Im Kanton Freiburg liegt der Leerwohnungsbestand bei 1,83 Prozent – und damit über dem Schweizer Schnitt. Es gibt also genügend leere Wohnungen im Kanton. Braucht es eine Initiative, die überall in der Schweiz zehn Prozent Genossenschafts­wohnungen fordert?

Laurent Thévoz: Diese zehn Prozent würden ja nicht in jedem Kanton, in jeder Gemeinde gelten, sondern schweizweit. Kantone und Gemeinden erhielten bei Annahme der Initiative die Möglichkeit, etwas für mehr bezahlbaren Wohnraum zu tun. Sie wären nicht dazu verpflichtet. Die Kantone könnten ein Vorkaufsrecht für Gemeinden von bestimmten Grundstücken einführen. So würden die Besonderheiten in allen Kantonen und Gemeinden berücksichtigt.

Gilberte Schär: Da bin ich gar nicht gleicher Meinung. Eine Annahme der Vorlage würde dazu führen, dass bei allen Neubauten zehn Prozent der Wohnungen Genossenschaftsbauten sein müssten. Dabei gäbe es bessere Wege, um zu mehr günstigen Wohnungen zu kommen. Von der Uspi her bieten wir den Gemeinden beispielsweise die Möglichkeit, die Bedürfnisse ihrer Einwohnerinnen und Einwohner besser kennenzulernen. Wenn eine Gemeinde sieht, dass dreissig Prozent der Bevölkerung älter als 55 Jahre ist, wird sie darauf schauen, dass vor allem günstigere und kleinere Wohnungen für Seniorinnen und Senioren gebaut werden. Es braucht keine neuen Vorschriften in der Verfassung.
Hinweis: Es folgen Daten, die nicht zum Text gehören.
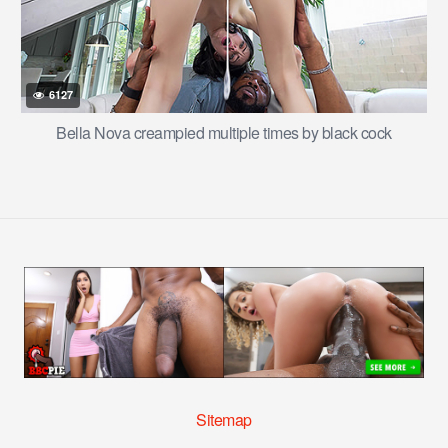
6127
Bella Nova creampied multiple times by black cock
Sitemap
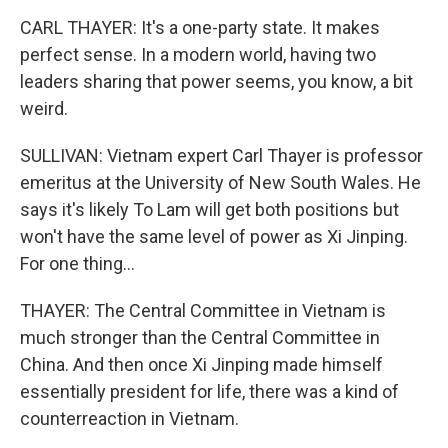
CARL THAYER: It's a one-party state. It makes
perfect sense. In a modern world, having two
leaders sharing that power seems, you know, a bit
weird.
SULLIVAN: Vietnam expert Carl Thayer is professor
emeritus at the University of New South Wales. He
says it's likely To Lam will get both positions but
won't have the same level of power as Xi Jinping.
For one thing...
THAYER: The Central Committee in Vietnam is
much stronger than the Central Committee in
China. And then once Xi Jinping made himself
essentially president for life, there was a kind of
counterreaction in Vietnam.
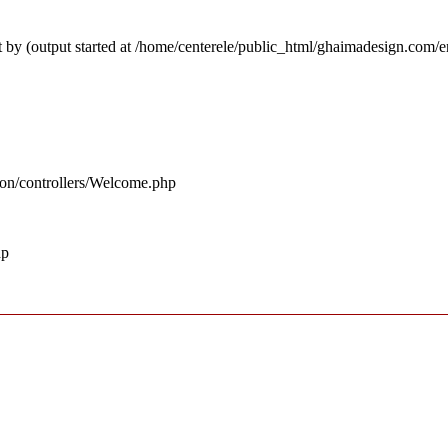
 by (output started at /home/centerele/public_html/ghaimadesign.com/
ion/controllers/Welcome.php
hp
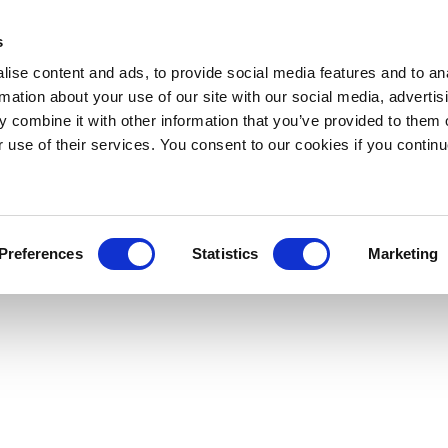
s
ise content and ads, to provide social media features and to an
rmation about your use of our site with our social media, advertis
 combine it with other information that you’ve provided to them o
r use of their services. You consent to our cookies if you continu
Preferences
Statistics
Marketing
Thévoz: Vielleicht verstehen wir uns sprachlich nicht. Die Ini­tia­tive führt keine Verpflichtung ein, zehn Prozent Genossenschaftswohnungen zu bauen; sie eröffnet die Möglichkeit dazu. Und wenn alle Gemeinden mitspielen würden, wie das Frau Schär vorschlägt, hätten wir diese Initiative gar nicht erst starten müssen. Doch lange nicht alle Gemeinden sorgen für günstigen Wohnraum. Und wie gesagt: Die Initiative ist nicht verpflichtend, sie macht Wohngenossenschaften nicht obligatorisch.
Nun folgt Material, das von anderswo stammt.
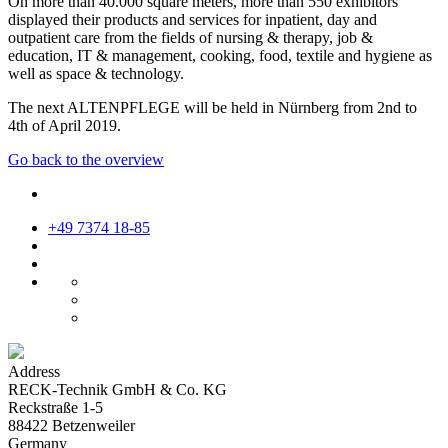
On more than 40.000 square meters, more than 550 exhibitors
displayed their products and services for inpatient, day and
outpatient care from the fields of nursing & therapy, job &
education, IT & management, cooking, food, textile and hygiene as
well as space & technology.
The next ALTENPFLEGE will be held in Nürnberg from 2nd to
4th of April 2019.
Go back to the overview
+49 7374 18-85
Address
RECK-Technik GmbH & Co. KG
Reckstraße 1-5
88422 Betzenweiler
Germany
Schär: Doch, denn im Initiativtext steht: «Der Bund strebt in Zusammenarbeit mit den Kantonen eine stetige Erhöhung des Anteils der Wohnungen im Eigentum von Trägern des gemeinnützigen Wohnungsbaus am Gesamtwohnungsbestand an.»

Thévoz: «Der Bund strebt an», steht da – das ist doch kein Obligatorium. Und auch wenn zehn Prozent der Neubauten von Genossenschaften gebaut würden – die restlichen neunzig Prozent der Neubauten blieben im Markt. Zehn Prozent sind doch marginal. Der Immobilienmarkt bliebe intakt.
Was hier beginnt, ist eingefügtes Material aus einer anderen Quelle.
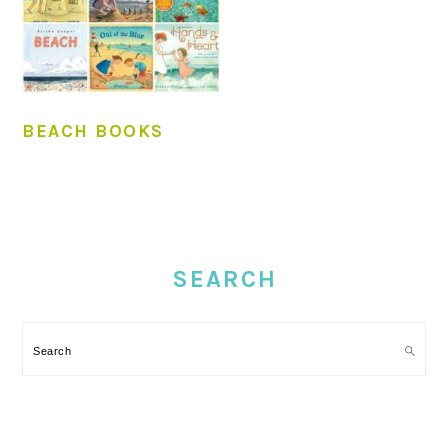
BEACH BOOKS
PRIMARY
SIDEBAR
SEARCH
Search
Schär: Es geht doch nicht an, dass überall in der Schweiz Genossenschaftswohnungen gebaut werden müssen.

Thévoz: Das wäre auch nicht überall so. Die Gemeinden könnten wählen, ob sie das umsetzen wollen.

Schär: Wir haben bereits genügend Mittel, um günstigen Wohnungsbau zu fördern.

Thévoz: Davon wird aber nichts umgesetzt, sonst gäbe es die Problematik der zu teuren Wohnungen nicht. Darum braucht es nun diese Initiative.

Schär: Die Gemeinden könnten die Frage des günstigen Wohnraums auch über den Ortsplan lösen. Sie könnten dort Zonen für bestimmte Wohnungsgrössen ausscheiden.

Thévoz: Im Kanton Freiburg besitzen die meisten Gemeinden kein Land, sie können nicht über den Standard der Neubauten bestimmen.

Schär: Es gibt Genossenschaften, Stiftungen und Private, die in solche Bauten investieren. Die Gemeinden können die Investoren auffordern, bestimmte Wohnungstypen zu bauen.

Thévoz: Genau: Sie können die Investoren dazu auffordern. Sie können ihnen aber nichts vorschreiben.

Schär: Der Immobilienmarkt reguliert sich selber. So wie jetzt, wo die Mieten sinken. 2014, als die Unterschriften für die Initiative gesammelt wurden, herrschte in der Schweiz Wohnungsnot. Das ist nicht mehr so.

Thévoz: Bisher hat der Markt versagt. Es gibt Städte, in denen es nicht genügend bezahlbaren Wohnraum gibt. Warum sollte sich der Markt nun plötzlich so regulieren, dass es billigere Wohnungen gibt?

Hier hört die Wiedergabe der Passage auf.